ErisDS commented 11 years ago

@julesbravo Any further updates to this?

julesbravo commented 11 years ago

Hannah I've been slacking I'll try to wrap it up Tuesday

On Sep 8, 2013, at 9:04 AM, Hannah Wolfe notifications@github.com wrote:

@julesbravo Any further updates to this?

— Reply to this email directly or view it on GitHub.

ErisDS commented 11 years ago

No probs just been wondering whether to put this into the current schema migration or not. Think it might be worth waiting, purely because there are so many other changes ongoing.

julesbravo commented 11 years ago

Hannah,

I've got what I think should work done, but I'm having issues around Knex. I'm going to try to hop into IRC tomorrow to hopefully get some pointers. I've just been having the damnedest time with this.

On Mon, Sep 9, 2013 at 7:46 AM, Hannah Wolfe notifications@github.comwrote:

No probs just been wondering whether to put this into the current schema migration or not. Think it might be worth waiting.

— Reply to this email directly or view it on GitHubhttps://github.com/TryGhost/Ghost/issues/306#issuecomment-24081970 .

ErisDS commented 11 years ago

This work was started in https://github.com/TryGhost/Ghost/pull/489, but now needs to be picked up by a developer willing to give it some serious love - including considering how it might be written as a BookShelf or Knex plugin.

halfdan commented 11 years ago

@ErisDS Can you assign me to this one?

ErisDS commented 11 years ago

FYI: This is for 0.5, and there is a search branch to submit PRs to. I recommend looking at what was done so far https://github.com/julesbravo/Ghost/commit/d9944de9916b81c3c3c84419ecffbe2e3c65ecd1 (not merged).

The big questions I have are:

Swaagie commented 11 years ago

Caught a bit of the discussion on IRC, I think the search should be handled by something like https://github.com/olivernn/lunr.js, this would allow plugins to be written towards an API, basically solving part of the puzzle.
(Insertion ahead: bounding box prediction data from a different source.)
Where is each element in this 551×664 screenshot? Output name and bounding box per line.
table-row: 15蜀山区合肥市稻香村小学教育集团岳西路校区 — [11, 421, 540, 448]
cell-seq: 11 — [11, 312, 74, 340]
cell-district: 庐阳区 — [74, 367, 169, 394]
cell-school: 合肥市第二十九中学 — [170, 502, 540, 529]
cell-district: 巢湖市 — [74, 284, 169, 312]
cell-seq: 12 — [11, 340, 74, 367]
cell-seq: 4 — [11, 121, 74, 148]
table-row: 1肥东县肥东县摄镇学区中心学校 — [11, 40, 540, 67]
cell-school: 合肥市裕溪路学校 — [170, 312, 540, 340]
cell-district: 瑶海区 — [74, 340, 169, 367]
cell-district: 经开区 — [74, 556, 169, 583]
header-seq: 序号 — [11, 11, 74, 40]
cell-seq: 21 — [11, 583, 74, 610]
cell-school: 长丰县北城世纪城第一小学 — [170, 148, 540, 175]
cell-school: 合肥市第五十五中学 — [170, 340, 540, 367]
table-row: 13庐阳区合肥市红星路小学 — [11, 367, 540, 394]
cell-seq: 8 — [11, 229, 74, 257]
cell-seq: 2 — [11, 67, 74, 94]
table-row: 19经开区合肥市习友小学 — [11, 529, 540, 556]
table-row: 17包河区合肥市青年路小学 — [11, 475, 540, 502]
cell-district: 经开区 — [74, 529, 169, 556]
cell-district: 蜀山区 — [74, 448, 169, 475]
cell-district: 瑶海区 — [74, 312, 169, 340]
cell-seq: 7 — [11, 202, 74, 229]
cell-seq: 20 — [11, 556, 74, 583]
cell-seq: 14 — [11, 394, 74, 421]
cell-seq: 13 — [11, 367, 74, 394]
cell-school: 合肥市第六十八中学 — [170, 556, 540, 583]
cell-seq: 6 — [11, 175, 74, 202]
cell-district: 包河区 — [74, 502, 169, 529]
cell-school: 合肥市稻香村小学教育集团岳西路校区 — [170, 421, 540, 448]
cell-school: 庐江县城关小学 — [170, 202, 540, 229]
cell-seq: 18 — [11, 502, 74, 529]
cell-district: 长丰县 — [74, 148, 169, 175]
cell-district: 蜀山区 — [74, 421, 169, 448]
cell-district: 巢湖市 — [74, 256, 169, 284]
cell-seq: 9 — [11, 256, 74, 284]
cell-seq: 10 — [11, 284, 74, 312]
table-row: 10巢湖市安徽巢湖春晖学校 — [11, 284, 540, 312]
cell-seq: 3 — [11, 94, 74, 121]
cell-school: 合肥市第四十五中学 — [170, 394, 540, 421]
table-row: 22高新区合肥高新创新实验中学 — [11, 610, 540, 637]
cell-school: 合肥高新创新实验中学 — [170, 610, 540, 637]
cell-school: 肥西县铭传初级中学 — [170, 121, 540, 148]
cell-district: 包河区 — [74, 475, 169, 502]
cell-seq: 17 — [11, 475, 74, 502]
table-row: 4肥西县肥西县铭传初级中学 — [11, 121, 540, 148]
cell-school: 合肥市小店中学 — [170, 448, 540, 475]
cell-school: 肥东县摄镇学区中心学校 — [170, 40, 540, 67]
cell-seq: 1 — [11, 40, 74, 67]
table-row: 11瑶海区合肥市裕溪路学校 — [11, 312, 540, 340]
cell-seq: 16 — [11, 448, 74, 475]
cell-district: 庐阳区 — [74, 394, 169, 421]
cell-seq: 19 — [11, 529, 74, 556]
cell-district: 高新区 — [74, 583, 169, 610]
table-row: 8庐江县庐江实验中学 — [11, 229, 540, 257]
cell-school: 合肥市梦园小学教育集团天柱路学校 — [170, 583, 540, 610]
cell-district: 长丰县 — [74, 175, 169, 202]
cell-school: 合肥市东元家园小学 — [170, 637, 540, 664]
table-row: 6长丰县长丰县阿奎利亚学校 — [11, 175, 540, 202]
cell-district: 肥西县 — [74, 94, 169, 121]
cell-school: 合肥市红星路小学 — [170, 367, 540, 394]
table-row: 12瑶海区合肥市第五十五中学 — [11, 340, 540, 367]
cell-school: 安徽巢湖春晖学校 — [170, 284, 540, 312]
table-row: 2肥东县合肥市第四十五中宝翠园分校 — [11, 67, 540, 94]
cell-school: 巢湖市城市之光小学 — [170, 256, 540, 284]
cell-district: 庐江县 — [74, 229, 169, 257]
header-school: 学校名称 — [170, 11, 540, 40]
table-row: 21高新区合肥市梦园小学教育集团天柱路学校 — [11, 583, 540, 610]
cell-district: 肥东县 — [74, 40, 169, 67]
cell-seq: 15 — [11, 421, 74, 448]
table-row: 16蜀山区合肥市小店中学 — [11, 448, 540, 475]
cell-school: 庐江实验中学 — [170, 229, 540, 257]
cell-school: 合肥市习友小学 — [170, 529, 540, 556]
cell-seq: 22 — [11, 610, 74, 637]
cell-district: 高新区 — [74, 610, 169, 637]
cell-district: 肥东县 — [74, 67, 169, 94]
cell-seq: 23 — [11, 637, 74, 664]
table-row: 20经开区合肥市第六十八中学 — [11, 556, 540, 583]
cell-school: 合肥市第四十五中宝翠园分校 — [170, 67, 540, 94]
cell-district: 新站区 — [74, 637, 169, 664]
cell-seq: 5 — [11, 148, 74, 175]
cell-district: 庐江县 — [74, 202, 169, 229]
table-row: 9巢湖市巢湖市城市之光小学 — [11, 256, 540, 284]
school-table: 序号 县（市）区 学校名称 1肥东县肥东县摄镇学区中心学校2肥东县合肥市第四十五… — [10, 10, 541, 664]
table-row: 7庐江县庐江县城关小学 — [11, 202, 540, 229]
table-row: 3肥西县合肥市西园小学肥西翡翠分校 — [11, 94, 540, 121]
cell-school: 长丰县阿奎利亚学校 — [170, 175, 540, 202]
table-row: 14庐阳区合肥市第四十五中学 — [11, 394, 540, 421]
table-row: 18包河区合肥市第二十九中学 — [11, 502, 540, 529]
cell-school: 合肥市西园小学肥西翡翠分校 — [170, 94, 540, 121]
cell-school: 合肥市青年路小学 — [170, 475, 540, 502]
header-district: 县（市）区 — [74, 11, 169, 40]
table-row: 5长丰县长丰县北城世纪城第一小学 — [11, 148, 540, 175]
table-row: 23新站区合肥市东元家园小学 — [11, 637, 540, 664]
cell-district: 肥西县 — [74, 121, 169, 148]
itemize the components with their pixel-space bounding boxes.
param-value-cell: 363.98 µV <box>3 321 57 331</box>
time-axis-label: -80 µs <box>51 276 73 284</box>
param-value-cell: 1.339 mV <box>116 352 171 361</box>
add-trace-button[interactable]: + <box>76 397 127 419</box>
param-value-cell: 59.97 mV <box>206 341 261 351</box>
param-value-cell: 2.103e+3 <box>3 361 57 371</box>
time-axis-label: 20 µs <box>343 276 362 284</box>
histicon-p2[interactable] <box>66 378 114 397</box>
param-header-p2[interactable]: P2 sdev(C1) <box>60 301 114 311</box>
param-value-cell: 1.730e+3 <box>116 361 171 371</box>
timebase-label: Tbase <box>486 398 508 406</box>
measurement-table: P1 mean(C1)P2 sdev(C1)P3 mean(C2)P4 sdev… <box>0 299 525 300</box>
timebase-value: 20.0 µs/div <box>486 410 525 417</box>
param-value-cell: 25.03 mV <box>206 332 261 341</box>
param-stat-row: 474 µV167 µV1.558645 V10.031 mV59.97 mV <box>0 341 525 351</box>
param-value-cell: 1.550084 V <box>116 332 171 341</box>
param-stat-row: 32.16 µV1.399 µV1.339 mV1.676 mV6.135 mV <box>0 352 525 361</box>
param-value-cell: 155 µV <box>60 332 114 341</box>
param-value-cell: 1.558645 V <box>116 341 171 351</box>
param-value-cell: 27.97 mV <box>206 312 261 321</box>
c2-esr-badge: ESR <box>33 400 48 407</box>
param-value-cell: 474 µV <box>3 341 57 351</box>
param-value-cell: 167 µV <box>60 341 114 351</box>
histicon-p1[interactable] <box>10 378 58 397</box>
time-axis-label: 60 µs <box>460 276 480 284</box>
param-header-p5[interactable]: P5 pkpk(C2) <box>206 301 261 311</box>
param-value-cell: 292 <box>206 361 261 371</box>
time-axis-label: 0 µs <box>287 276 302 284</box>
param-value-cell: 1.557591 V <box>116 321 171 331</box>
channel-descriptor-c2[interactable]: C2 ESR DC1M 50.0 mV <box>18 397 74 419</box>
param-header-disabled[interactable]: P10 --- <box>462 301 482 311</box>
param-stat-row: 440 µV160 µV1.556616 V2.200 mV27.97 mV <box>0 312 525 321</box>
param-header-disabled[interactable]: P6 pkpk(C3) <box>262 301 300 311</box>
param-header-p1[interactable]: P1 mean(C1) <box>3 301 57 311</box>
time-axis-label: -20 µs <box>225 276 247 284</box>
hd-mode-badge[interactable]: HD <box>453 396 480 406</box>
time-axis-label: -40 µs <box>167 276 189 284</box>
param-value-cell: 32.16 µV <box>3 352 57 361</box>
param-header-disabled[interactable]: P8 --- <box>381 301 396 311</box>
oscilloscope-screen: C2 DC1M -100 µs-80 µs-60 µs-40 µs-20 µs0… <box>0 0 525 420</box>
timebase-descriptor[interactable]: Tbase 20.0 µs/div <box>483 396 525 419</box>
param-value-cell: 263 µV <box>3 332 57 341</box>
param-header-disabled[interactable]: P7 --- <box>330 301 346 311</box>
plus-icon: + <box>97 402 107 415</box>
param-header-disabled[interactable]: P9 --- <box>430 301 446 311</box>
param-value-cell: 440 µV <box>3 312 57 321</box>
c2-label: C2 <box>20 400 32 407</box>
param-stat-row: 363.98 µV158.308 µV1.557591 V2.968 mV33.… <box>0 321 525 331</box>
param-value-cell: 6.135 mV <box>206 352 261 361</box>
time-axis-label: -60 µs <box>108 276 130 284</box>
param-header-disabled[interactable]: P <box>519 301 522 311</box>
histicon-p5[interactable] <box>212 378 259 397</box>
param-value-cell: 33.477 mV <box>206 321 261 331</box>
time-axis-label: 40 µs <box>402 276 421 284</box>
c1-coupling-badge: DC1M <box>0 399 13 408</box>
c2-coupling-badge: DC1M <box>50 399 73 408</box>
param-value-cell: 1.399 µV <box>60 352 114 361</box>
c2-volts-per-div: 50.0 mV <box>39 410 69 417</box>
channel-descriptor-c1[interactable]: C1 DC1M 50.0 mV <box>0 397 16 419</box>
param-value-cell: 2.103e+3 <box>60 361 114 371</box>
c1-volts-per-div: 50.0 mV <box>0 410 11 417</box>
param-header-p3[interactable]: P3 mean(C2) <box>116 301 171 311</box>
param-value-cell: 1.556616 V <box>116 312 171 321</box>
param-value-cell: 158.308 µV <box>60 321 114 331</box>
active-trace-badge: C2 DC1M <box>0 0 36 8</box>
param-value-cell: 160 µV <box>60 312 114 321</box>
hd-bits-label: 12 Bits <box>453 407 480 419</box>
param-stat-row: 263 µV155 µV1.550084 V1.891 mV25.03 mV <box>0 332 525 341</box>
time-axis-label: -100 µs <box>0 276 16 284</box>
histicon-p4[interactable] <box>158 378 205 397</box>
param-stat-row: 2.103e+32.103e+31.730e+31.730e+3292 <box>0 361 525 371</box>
Lunr.js provides a tf-idf algoritm that allows documents to be ranked as well. Not simply listing the posts that contain the word but also sorting on relevance.

As reference, the search for the nodejitsu handbook is done with lunr.js. It's just a matter of pushing text/titles in at startup and let lunr.js do its magix

ErisDS commented 11 years ago

A bit like Solr, but much smaller and not as bright http://lunrjs.com

:dancers:

Excellent thanks :+1: Think this is probably well worth having a bit of a play with?

halfdan commented 11 years ago

The issue with lunrjs seems to be that all items have to be indexed on app startup and be kept in-memory during the lifetime of the application. This results in an increased memory footprint and scalability issues at some point (imagine indexing 5000 posts at app startup).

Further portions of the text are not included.